Case Presentation: A 74-year-old woman with morbid obesity presented with chest pain for three hours. Chest pain was constant, pressure sensation, located in her left chest and accompanied with shortness of breath. Her blood pressure was 106/91 mmHg, pulse rate was 71 /min, respiratory rate was 28 /min, and oxygen saturation was 78% on 15L of oxygen through non-rebreather mask. Physical examination showed bilateral crackles without cardiac murmur, jugular venous distention or leg edema. EKG revealed sinus rhythm and ST elevation in inferior leads without Q-wave. Patient was in respiratory distress and subsequently intubated. Patient was diagnosed with ST elevation myocardial infarction and taken to an emergency cardiac catheterization, which showed a total occlusion of right coronary artery. Patient successfully underwent percutaneous coronary intervention. Initial troponin I value was 2.4 µg/ml and troponin elevated up to 208 µg/ml after cardiac catheterization. Patient became hypotensive and required high-dose catecholamine and intra-aortic balloon pump support.

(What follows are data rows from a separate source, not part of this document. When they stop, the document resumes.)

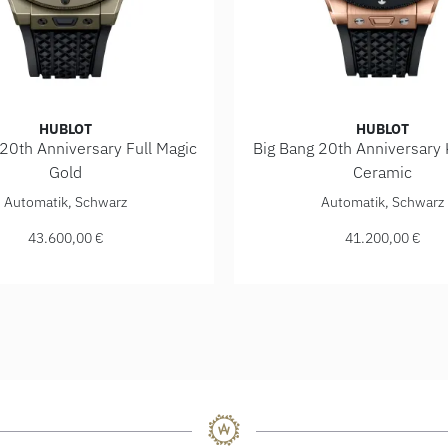
HUBLOT
HUBLOT
20th Anniversary Full Magic
Big Bang 20th Anniversary 
.CI.1340.RX, Preis: 27.000,00 €
Gold
Ceramic
g Bang 20th Anniversary Full Magic Gold , Ref: 431.MX.1330.RX
Hublot Big Bang 20th Anniv
Automatik, Schwarz
Automatik, Schwarz
43.600,00 €
41.200,00 €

Transthoracic echocardiography showed preserved ejection fraction with regional motion abnormality in inferior wall, but an evaluation of mitral valve was suboptimal due to severe obesity. No cardiac murmur was appreciated on serial physical examinations. On day 3, trans-esophageal echocardiography was performed because of a lack of the improvement, which revealed papillary muscle rupture and severe mitral regurgitation. Her condition failed to improve in spite of the medical treatment, and she underwent mitral valve replacement on day 5. Postoperative course was complicated by pneumonia and acute kidney injury. After a prolonged duration of hospital stay, the patient was discharged to sub-acute rehabilitation facility.
Discussion: The present case highlighted the importance of thorough workup for a mechanical complication following myocardial infarction. Acute mitral regurgitation caused by papillary muscle rupture is a rare but life-threatening complication of myocardial infarction. Papillary muscle rupture usually occurs in patients with an inferior infarction with right coronary artery as a culprit two to seven days after the infarction, as in the present case. The present case was, however, atypical in terms of the physical exam findings. Though careful physical examination is usually the first step for early recognition for this rare complication, in the present case, mechanical noise sound due to intra-aortic balloon pump and patient body habitus made it difficult to appreciate cardiac murmur. Only trans-esophageal echocardiography was able to reveal severe mitral regurgitation. Our study suggested that mechanical complication should be investigated when a patient with inferior myocardial infarction develops persistent hypotension and heart failure, even when a cardiac murmur is not evident. Urgent surgical intervention remained the treatment of choice of this complication, as the mortality rate of medically managed patient is high.
Conclusions: The present case highlighted the importance of thorough workup for a mechanical complication following myocardial infarction. In some cases, a cardiac murmur is not evident even on serial physical examinations. Papillary muscle rupture can happen after a patient is transferred to general medicine floor, and therefore recognizing this complication is important for hospitalists to provide appropriate care to patients with recent myocardial infarction.